> **Activity**
Every record must be repeated precisely as it stands.

Provided entries Block Start

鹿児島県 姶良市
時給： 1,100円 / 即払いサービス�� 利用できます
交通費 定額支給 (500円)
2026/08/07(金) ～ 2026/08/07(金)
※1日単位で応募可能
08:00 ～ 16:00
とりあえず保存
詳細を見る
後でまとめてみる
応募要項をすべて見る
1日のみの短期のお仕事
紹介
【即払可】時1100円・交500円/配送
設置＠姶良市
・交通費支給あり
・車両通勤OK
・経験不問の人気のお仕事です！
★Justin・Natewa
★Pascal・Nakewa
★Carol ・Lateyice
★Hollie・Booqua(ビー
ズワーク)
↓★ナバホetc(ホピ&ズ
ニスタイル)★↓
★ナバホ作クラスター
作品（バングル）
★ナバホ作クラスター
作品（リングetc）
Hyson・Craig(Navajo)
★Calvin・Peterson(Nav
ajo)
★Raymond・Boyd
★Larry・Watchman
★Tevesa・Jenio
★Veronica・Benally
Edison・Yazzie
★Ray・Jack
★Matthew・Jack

Provided entries Block End

> **Answer box**
鹿児島県 姶良市
時給： 1,100円 / 即払いサービス�� 利用できます
交通費 定額支給 (500円)
2026/08/07(金) ～ 2026/08/07(金)
※1日単位で応募可能
08:00 ～ 16:00
とりあえず保存
詳細を見る
後でまとめてみる
応募要項をすべて見る
1日のみの短期のお仕事
紹介
【即払可】時1100円・交500円/配送
設置＠姶良市
・交通費支給あり
・車両通勤OK
・経験不問の人気のお仕事です！
★Justin・Natewa
★Pascal・Nakewa
★Carol ・Lateyice
★Hollie・Booqua(ビー
ズワーク)
↓★ナバホetc(ホピ&ズ
ニスタイル)★↓
★ナバホ作クラスター
作品（バングル）
★ナバホ作クラスター
作品（リングetc）
Hyson・Craig(Navajo)
★Calvin・Peterson(Nav
ajo)
★Raymond・Boyd
★Larry・Watchman
★Tevesa・Jenio
★Veronica・Benally
Edison・Yazzie
★Ray・Jack
★Matthew・Jack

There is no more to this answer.